YOUR Assignment: Plan and implement a comprehensive security program for a party thrown by a couple of hundred entertainment industry folks each March in Los Angeles.

One challenge prevails, however. This party attracts 6,700 distinguished guests inside and another few thousand fervent fans in the bleachers outside. For every 15 official attendees, the party requires one very well-trained security specialist with full logistical, emergency, and intruder-deterrent backup.

It's called the Academy Awards, and it ranks with the Olympics and the Super Bowl as one of the world's most watched spectacles, not to mention one of the world's most challenging single-event security problem.

But if the security provided to the Academy Awards ceremony and post-event parties is massive, it also differs from other bigtime events in at least one significant way. Where the management of the Super Bowl, for example, wants security to be highly visible as an immediate deterrent, the management of the Academy Awards doesn't want the ceremony to appear surrounded by a security curtain.

The celebratory mood of this annual get-together of many of the world's most glamorous, talented, and sensitive individuals cannot be marred by an army of uniformed officers hovering in the wings.

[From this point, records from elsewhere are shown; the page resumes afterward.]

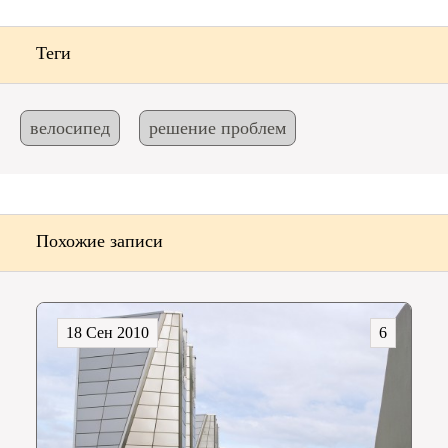
Теги
велосипед
решение проблем
Похожие записи
18 Сен 2010
6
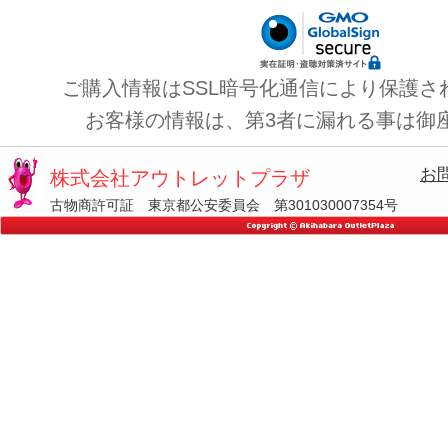
ご購入情報はSSL暗号化通信により保護さ
お客様の情報は、第3者に漏れる事は御
お
株式会社アウトレットプラザ
古物商許可証 東京都公安委員会 第301030007354号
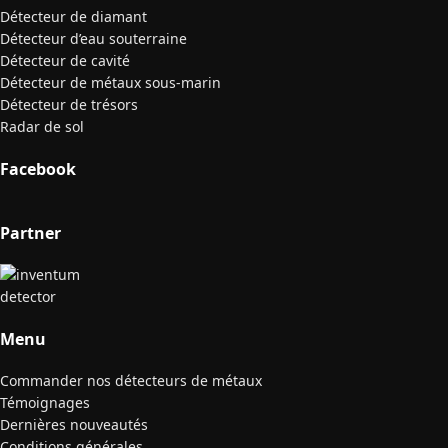
Détecteur de diamant
Détecteur d’eau souterraine
Détecteur de cavité
Détecteur de métaux sous-marin
Détecteur de trésors
Radar de sol
Facebook
Partner
Menu
Commander nos détecteurs de métaux
Témoignages
Dernières nouveautés
Conditions générales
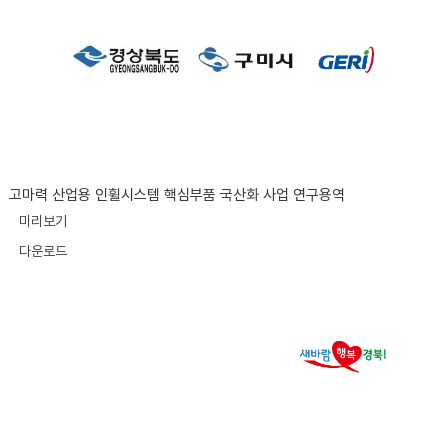
고마력 산업용 인휠시스템 핵심부품 국산화 사업 연구용역
미리보기
다운로드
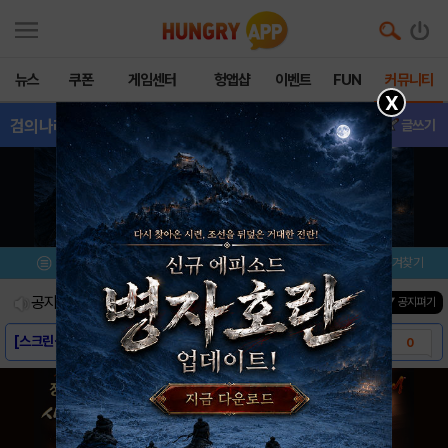
뉴스
쿠폰
게임센터
헝앱샵
이벤트
FUN
커뮤니티
X
검의나라
- 삽니다/팝니다
글쓰기
메뉴
이벤트/미션
설치/평가
즐겨찾기
공지사항
진행중인 이벤트
0
건
▼ 공지펴기
[스크린샷] - 검의나라
0
[게임소개] - 검의나라
0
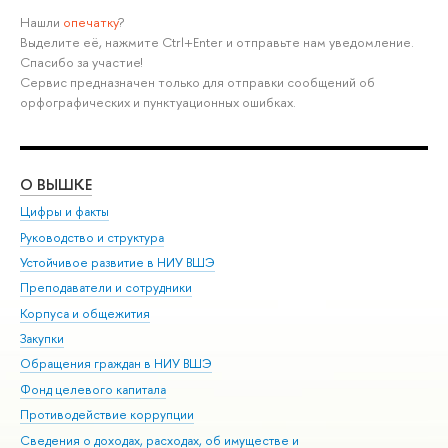
Нашли
опечатку
?
Выделите её, нажмите Ctrl+Enter и отправьте нам уведомление.
Спасибо за участие!
Сервис предназначен только для отправки сообщений об
орфографических и пунктуационных ошибках.
О ВЫШКЕ
ОБ
Цифры и факты
Ли
Руководство и структура
Дов
Устойчивое развитие в НИУ ВШЭ
Ол
Преподаватели и сотрудники
При
Корпуса и общежития
Вы
Закупки
При
Обращения граждан в НИУ ВШЭ
Ас
Фонд целевого капитала
До
Противодействие коррупции
Цен
Сведения о доходах, расходах, об имуществе и
Би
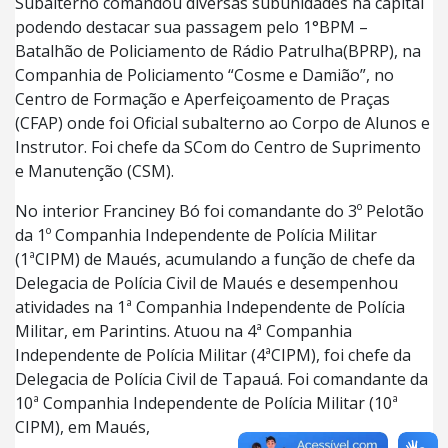
Subalterno comandou diversas subunidades na capital
podendo destacar sua passagem pelo 1°BPM –
Batalhão de Policiamento de Rádio Patrulha(BPRP), na
Companhia de Policiamento “Cosme e Damião”, no
Centro de Formação e Aperfeiçoamento de Praças
(CFAP) onde foi Oficial subalterno ao Corpo de Alunos e
Instrutor. Foi chefe da SCom do Centro de Suprimento
e Manutenção (CSM).
No interior Franciney Bó foi comandante do 3º Pelotão
da 1º Companhia Independente de Polícia Militar
(1ªCIPM) de Maués, acumulando a função de chefe da
Delegacia de Polícia Civil de Maués e desempenhou
atividades na 1ª Companhia Independente de Polícia
Militar, em Parintins. Atuou na 4ª Companhia
Independente de Polícia Militar (4ªCIPM), foi chefe da
Delegacia de Polícia Civil de Tapauá. Foi comandante da
10ª Companhia Independente de Polícia Militar (10ª
CIPM), em Maués,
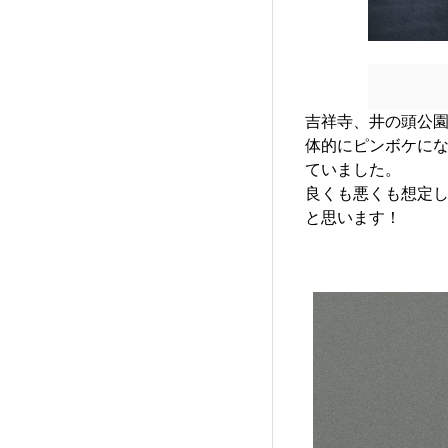
吉祥寺、井の頭公
体的にピンボケに
ていました。
良くも悪くも想定
と思います！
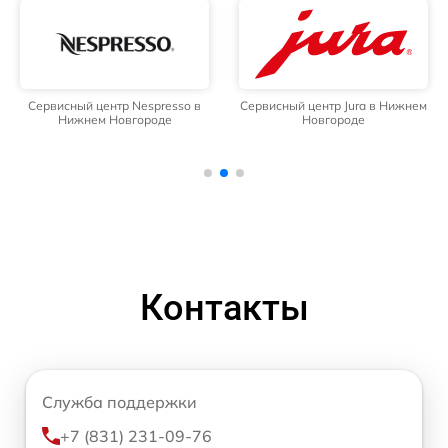
Сервисный центр Nespresso в
Сервисный центр Jura в Нижнем
Нижнем Новгороде
Новгороде
Контакты
Служба поддержки
+7 (831) 231-09-76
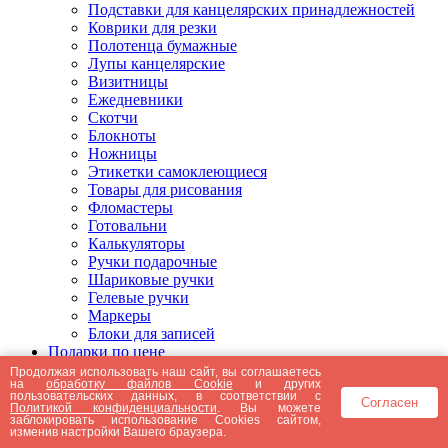
Подставки для канцелярских принадлежностей
Коврики для резки
Полотенца бумажные
Лупы канцелярские
Визитницы
Ежедневники
Скотчи
Блокноты
Ножницы
Этикетки самоклеющиеся
Товары для рисования
Фломастеры
Готовальни
Калькуляторы
Ручки подарочные
Шариковые ручки
Гелевые ручки
Маркеры
Блоки для записей
Подарки по цене
Подарки от 5000 рублей
Продолжая использовать наш сайт, вы соглашаетесь
на
обработку файлов Cookie
и других
Подарки до 5000 рублей
пользовательских данных, в соответствии с
Согласен
Подарки до 3000 рублей
Политикой конфиденциальности
. Вы можете
заблокировать использование Cookies сайтом,
Подарки до 2000 рублей
изменив настройки Вашего браузера.
Подарки до 1000 рублей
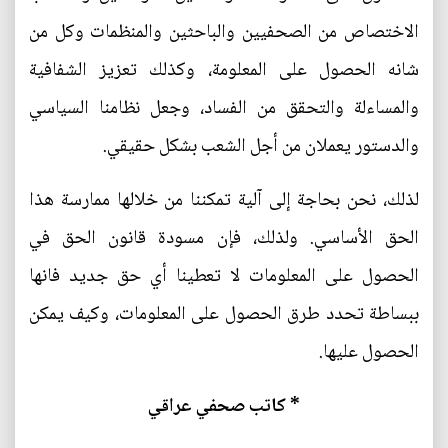
الاختصاص من الصحفيين والباحثين والمنظمات وكل من
شانه الحصول على المعلومة، وكذلك تعزيز الشفافية
والمساءلة والتحقق من الفساد، وجعل نظامنا السياسي
والدستور يعملان من أجل الشعب بشكل حقيقي.
لذلك، نحن بحاجة إلى آلية تمكننا من خلالها ممارسة هذا
الحق الأساسي. ولذلك، فإن مسودة قانون الحق في
الحصول على المعلومات لا تعطينا أي حق جديد فانها
ببساطة تحدد طرق الحصول على المعلومات، وكيف يمكن
الحصول عليها.
* كاتب صحفي عراقي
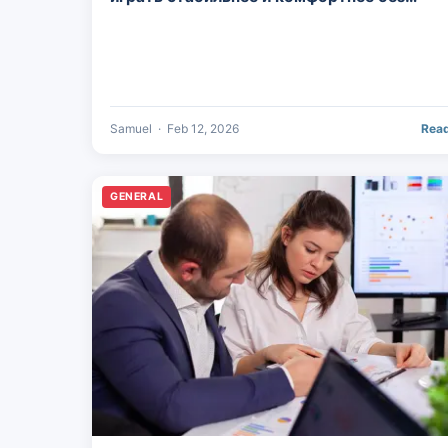
лишнего стресса
Samuel
·
Feb 12, 2026
Rea
GENERAL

One of the many good news items emanating from the 1991 ceremony, where security was at an all-time high, was the outstanding patience and cooperation of the numerous awarders, awardees, and other attending VIPs. Several major motion picture stars were overheard to remark on their high degree of security comfort from what they could not readily see that evening (other than the magnetometers set up at several strategic locations).

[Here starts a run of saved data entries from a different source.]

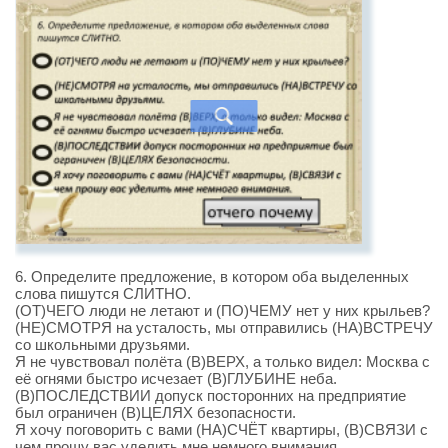
6. Определите предложение, в котором оба выделенных
слова пишутся СЛИТНО.
(ОТ)ЧЕГО люди не летают и (ПО)ЧЕМУ нет у них крыльев?
(НЕ)СМОТРЯ на усталость, мы отправились (НА)ВСТРЕЧУ
со школьными друзьями.
Я не чувствовал полёта (В)ВЕРХ, а только видел: Москва с
её огнями быстро исчезает (В)ГЛУБИНЕ неба.
(В)ПОСЛЕДСТВИИ допуск посторонних на предприятие
был ограничен (В)ЦЕЛЯХ безопасности.
Я хочу поговорить с вами (НА)СЧЁТ квартиры, (В)СВЯЗИ с
чем прошу вас уделить мне немного внимания.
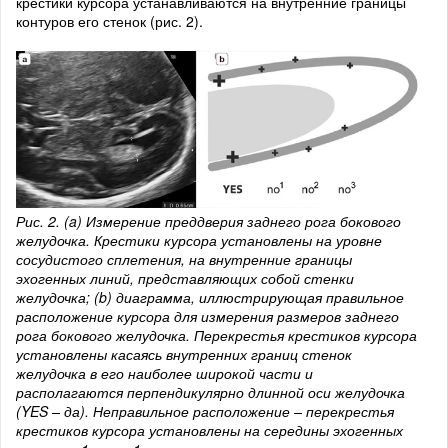
крестики курсора устанавливаются на внутренние границы
контуров его стенок (рис. 2).
Рис. 2. (a) Измерение преддверия заднего рога бокового
желудочка. Крестики курсора установлены на уровне
сосудистого сплетения, на внутренние границы
эхогенных линий, представляющих собой стенки
желудочка; (b) диаграмма, иллюстрирующая правильное
расположение курсора для измерения размеров заднего
рога бокового желудочка. Перекрестья крестиков курсора
установлены касаясь внутренних границ стенок
желудочка в его наиболее широкой части и
располагаются перпендикулярно длинной оси желудочка
(YES – да). Неправильное расположение – перекрестья
крестиков курсора установлены на середины эхогенных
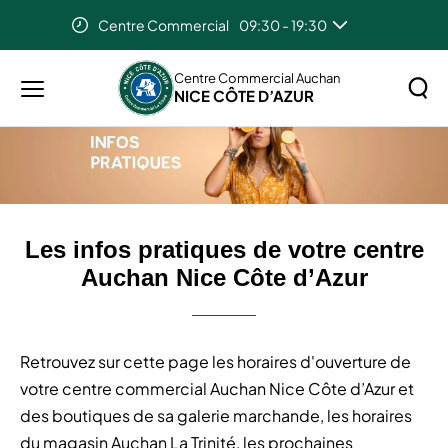
Centre Commercial
09:30 - 19:30
Accueil
Les infos pratiques de votre centre Auchan Nice
Côte d’Azur
Centre Commercial Auchan
NICE CÔTE D’AZUR
Menu
principal
Rechercher
Lancer
sur
la
le
recher
site
Les infos pratiques de votre centre
Auchan Nice Côte d’Azur
Retrouvez sur cette page les horaires d'ouverture de
votre centre commercial Auchan Nice Côte d’Azur et
des boutiques de sa galerie marchande, les horaires
du magasin Auchan La Trinité, les prochaines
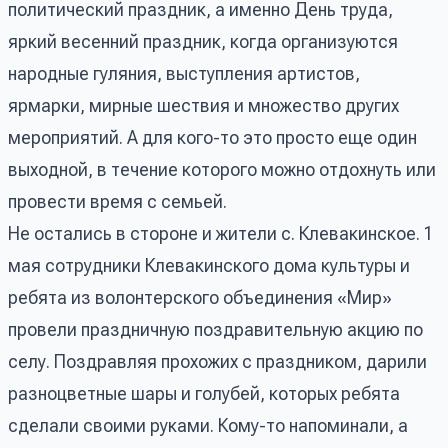
политический праздник, а именно День труда,
яркий весенний праздник, когда организуются
народные гуляния, выступления артистов,
ярмарки, мирные шествия и множество других
мероприятий. А для кого-то это просто еще один
выходной, в течение которого можно отдохнуть или
провести время с семьей.
Не остались в стороне и жители с. Клевакинское. 1
мая сотрудники Клевакинского дома культуры и
ребята из волонтерского объединения «Мир»
провели праздничную поздравительную акцию по
селу. Поздравляя прохожих с праздником, дарили
разноцветные шары и голубей, которых ребята
сделали своими руками. Кому-то напоминали, а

The attendees and their fans, who were clustered outside the Shrine Auditorium where the Academy Awards ceremony is held, seemed to sense one basic fact of security life: The exigencies of our society dictate the need for security. We as professionals must meet the need as smoothly and unobtrusively as possible to do the best job.

However, one of the key strategies of the security plan was to inform invitees as well as the public long before the event took place about the importance of general security measures that would be taken.

Obviously, security specifics could not be divulged, but it was paramount to gain the understanding and cooperation of not only awards program producer Gil Cates and his staff but also the celebrity participants. Fortunately, Cates played an active role from the beginning in security planning.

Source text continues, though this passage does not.